● Task objective: Extract every record, exactly as written, and ignore the pictures.

[Stored entries]
++++++++++

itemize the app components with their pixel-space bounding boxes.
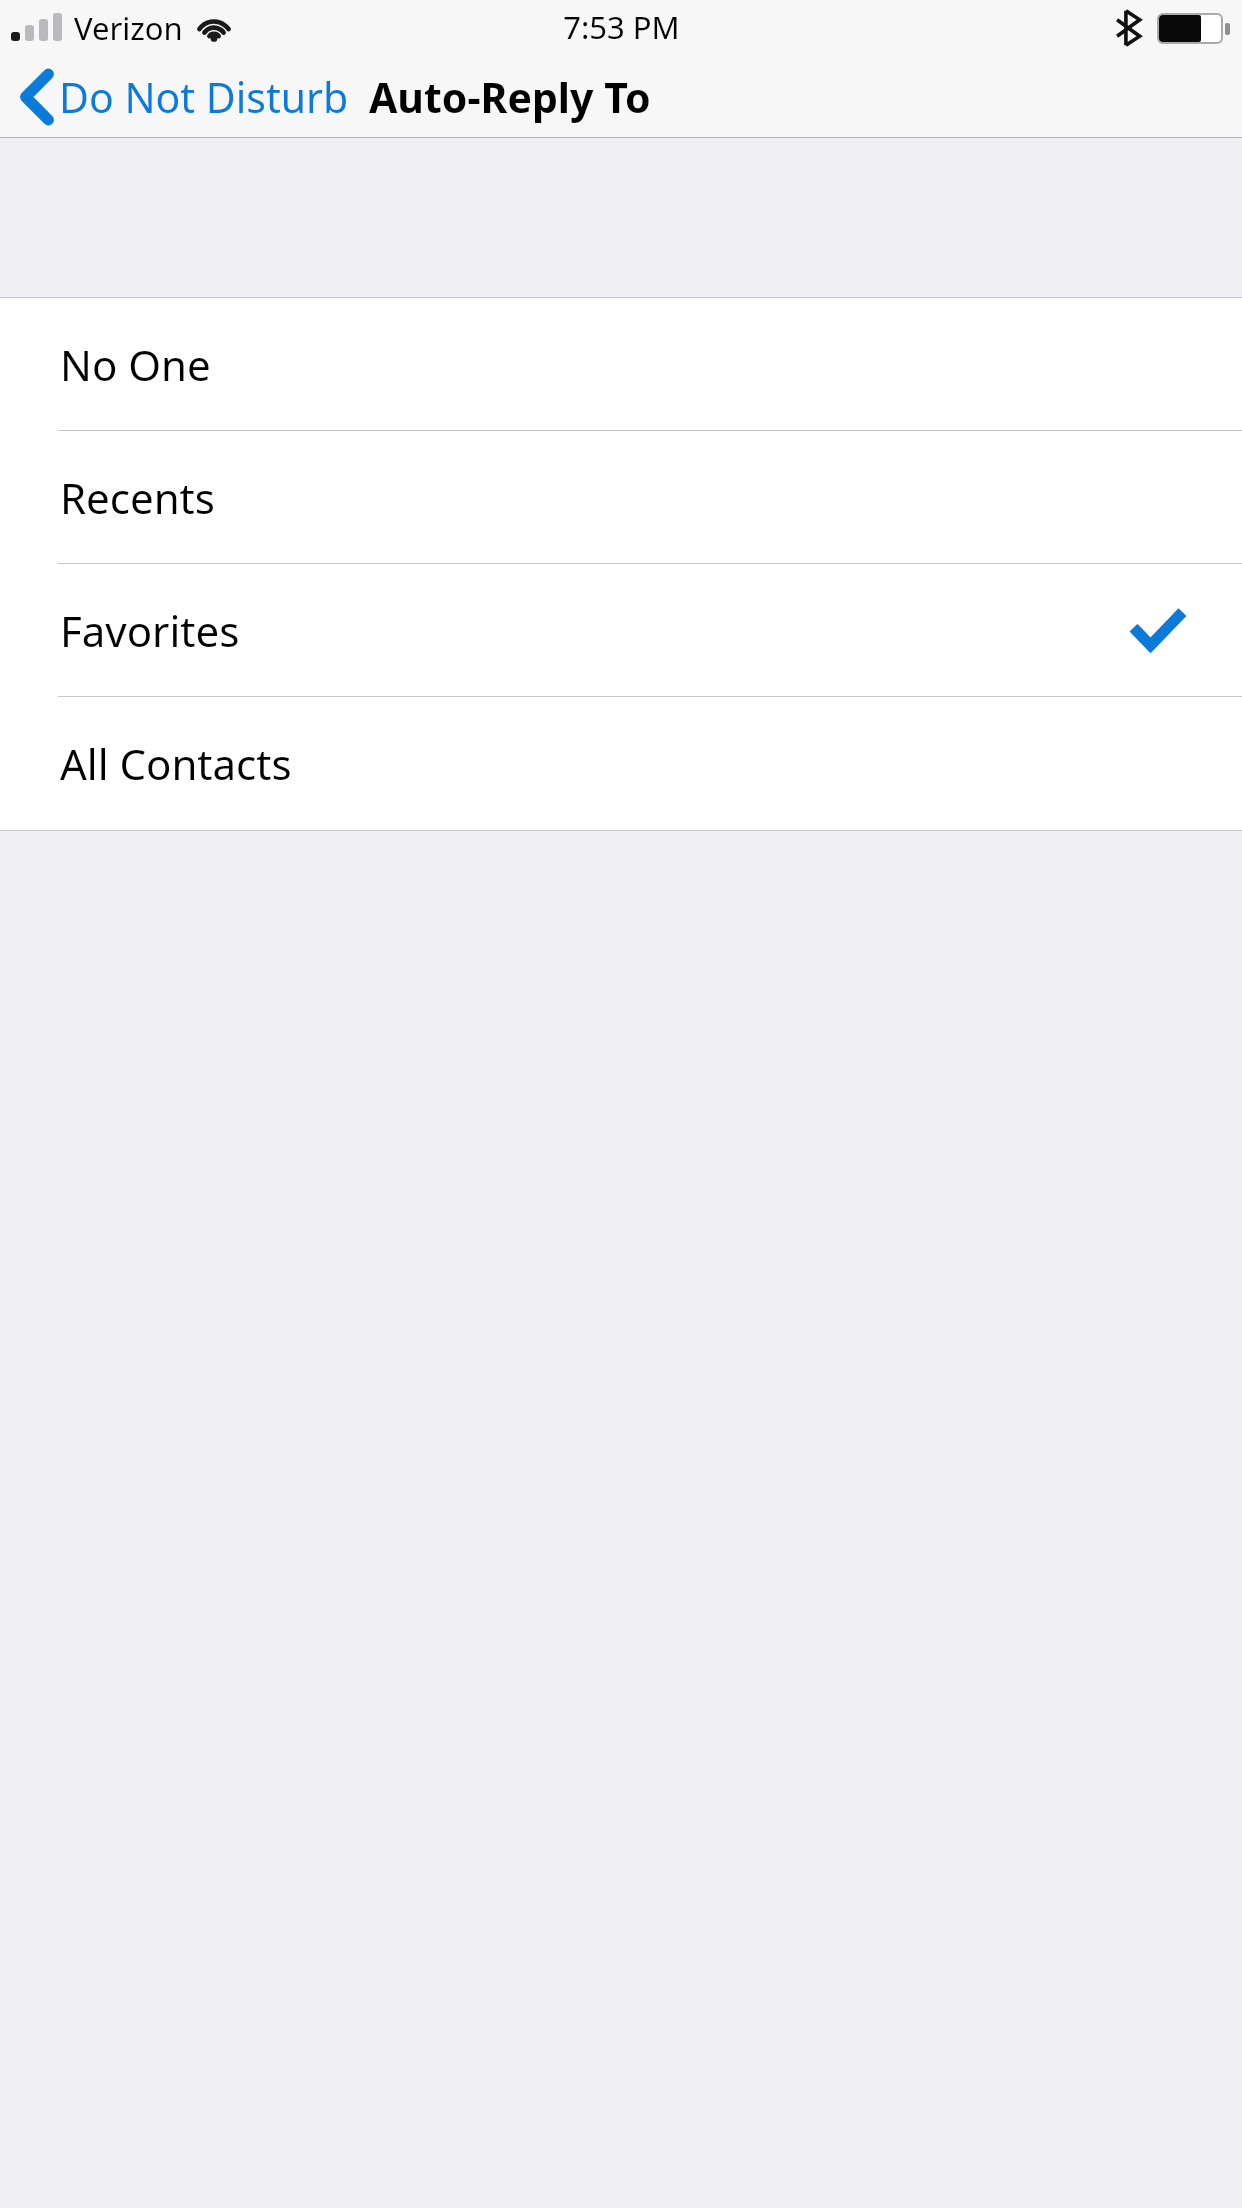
staticText: Do Not Disturb xyxy=(59,69,349,125)
staticText: Auto-Reply To xyxy=(369,69,651,125)
staticText: Recents xyxy=(60,469,215,526)
button[interactable]: Back xyxy=(0,61,357,133)
button[interactable]: No One xyxy=(0,298,1242,431)
staticText: No One xyxy=(60,336,211,393)
button[interactable]: All Contacts xyxy=(0,697,1242,830)
staticText: 7:53 PM xyxy=(563,6,680,48)
staticText: Verizon xyxy=(74,7,183,49)
other: Back xyxy=(22,71,52,123)
button[interactable]: Favorites xyxy=(0,564,1242,697)
staticText: All Contacts xyxy=(60,735,292,792)
button[interactable]: Recents xyxy=(0,431,1242,564)
staticText: Favorites xyxy=(60,602,240,659)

++++++++++

● Solution to the exercise:
itemize the app components with their pixel-space bounding boxes.
staticText: Do Not Disturb xyxy=(59,69,349,125)
staticText: Auto-Reply To xyxy=(369,69,651,125)
staticText: Recents xyxy=(60,469,215,526)
button[interactable]: Back xyxy=(0,61,357,133)
button[interactable]: No One xyxy=(0,298,1242,431)
staticText: No One xyxy=(60,336,211,393)
button[interactable]: All Contacts xyxy=(0,697,1242,830)
staticText: 7:53 PM xyxy=(563,6,680,48)
staticText: Verizon xyxy=(74,7,183,49)
other: Back xyxy=(22,71,52,123)
button[interactable]: Favorites xyxy=(0,564,1242,697)
staticText: All Contacts xyxy=(60,735,292,792)
button[interactable]: Recents xyxy=(0,431,1242,564)
staticText: Favorites xyxy=(60,602,240,659)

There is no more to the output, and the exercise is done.